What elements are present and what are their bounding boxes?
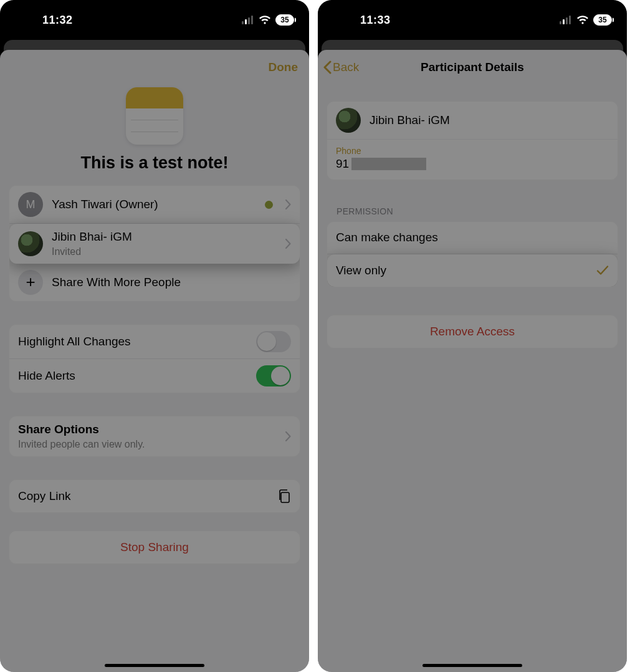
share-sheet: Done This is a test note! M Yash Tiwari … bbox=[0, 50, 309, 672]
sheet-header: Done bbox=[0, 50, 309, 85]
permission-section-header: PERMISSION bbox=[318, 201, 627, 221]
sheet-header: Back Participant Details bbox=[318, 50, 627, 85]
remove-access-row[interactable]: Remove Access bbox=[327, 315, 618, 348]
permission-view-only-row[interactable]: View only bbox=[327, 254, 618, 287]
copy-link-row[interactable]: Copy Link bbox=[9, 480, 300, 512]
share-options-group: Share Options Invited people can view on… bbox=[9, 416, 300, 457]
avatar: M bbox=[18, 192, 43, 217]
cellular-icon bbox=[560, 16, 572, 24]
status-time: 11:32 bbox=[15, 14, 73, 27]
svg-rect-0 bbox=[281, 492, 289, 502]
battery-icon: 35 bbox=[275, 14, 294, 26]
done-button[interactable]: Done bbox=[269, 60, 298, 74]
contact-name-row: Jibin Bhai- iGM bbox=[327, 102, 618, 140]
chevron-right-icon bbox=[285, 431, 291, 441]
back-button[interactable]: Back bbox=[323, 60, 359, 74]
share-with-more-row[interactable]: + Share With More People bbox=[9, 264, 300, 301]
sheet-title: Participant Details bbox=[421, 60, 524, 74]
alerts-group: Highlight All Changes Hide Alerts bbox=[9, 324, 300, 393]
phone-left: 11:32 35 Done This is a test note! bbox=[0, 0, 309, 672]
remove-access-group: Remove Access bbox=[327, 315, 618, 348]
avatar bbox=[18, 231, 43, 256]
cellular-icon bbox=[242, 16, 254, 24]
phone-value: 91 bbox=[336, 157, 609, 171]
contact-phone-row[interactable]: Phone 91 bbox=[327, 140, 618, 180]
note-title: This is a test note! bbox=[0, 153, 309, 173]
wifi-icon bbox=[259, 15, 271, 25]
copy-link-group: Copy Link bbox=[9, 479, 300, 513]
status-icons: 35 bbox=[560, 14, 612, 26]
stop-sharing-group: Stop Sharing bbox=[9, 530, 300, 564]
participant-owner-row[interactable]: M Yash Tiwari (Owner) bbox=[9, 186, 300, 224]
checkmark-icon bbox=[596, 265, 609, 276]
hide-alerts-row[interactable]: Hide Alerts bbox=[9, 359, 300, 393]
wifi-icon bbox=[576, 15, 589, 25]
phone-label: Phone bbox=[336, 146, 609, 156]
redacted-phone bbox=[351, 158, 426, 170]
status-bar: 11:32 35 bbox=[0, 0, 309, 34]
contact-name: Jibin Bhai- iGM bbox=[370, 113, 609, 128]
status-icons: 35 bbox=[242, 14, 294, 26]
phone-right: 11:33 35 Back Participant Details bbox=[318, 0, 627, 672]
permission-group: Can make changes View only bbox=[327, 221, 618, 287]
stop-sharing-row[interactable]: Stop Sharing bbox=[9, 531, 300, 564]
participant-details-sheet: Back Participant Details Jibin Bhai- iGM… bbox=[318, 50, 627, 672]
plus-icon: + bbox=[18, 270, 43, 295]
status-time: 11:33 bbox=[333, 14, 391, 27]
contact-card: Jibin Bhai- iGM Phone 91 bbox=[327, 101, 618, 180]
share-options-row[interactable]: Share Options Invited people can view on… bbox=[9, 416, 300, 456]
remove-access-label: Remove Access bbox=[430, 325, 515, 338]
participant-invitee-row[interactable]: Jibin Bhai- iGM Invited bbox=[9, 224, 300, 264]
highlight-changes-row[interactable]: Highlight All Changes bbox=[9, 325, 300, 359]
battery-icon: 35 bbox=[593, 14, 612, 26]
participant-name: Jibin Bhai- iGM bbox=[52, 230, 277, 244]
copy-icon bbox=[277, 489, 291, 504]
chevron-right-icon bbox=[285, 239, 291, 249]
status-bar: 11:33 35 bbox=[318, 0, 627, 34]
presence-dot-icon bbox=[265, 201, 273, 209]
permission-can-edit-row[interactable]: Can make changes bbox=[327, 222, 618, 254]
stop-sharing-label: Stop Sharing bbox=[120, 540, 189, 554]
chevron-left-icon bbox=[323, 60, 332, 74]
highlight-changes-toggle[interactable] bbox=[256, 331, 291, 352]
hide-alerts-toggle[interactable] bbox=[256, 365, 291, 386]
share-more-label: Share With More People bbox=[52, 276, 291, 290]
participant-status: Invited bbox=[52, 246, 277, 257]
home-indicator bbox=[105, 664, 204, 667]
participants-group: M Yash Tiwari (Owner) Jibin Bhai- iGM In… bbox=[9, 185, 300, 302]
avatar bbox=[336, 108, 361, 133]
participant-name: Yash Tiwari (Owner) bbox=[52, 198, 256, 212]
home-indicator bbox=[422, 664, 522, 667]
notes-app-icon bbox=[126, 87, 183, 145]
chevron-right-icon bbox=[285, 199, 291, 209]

_Task prompt:_
Across all the records, find the lines containing the word "chevron" and reproduce each one.

_Final answer:_
chevron-right-icon bbox=[285, 431, 291, 441]
chevron-right-icon bbox=[285, 239, 291, 249]
chevron-left-icon bbox=[323, 60, 332, 74]
chevron-right-icon bbox=[285, 199, 291, 209]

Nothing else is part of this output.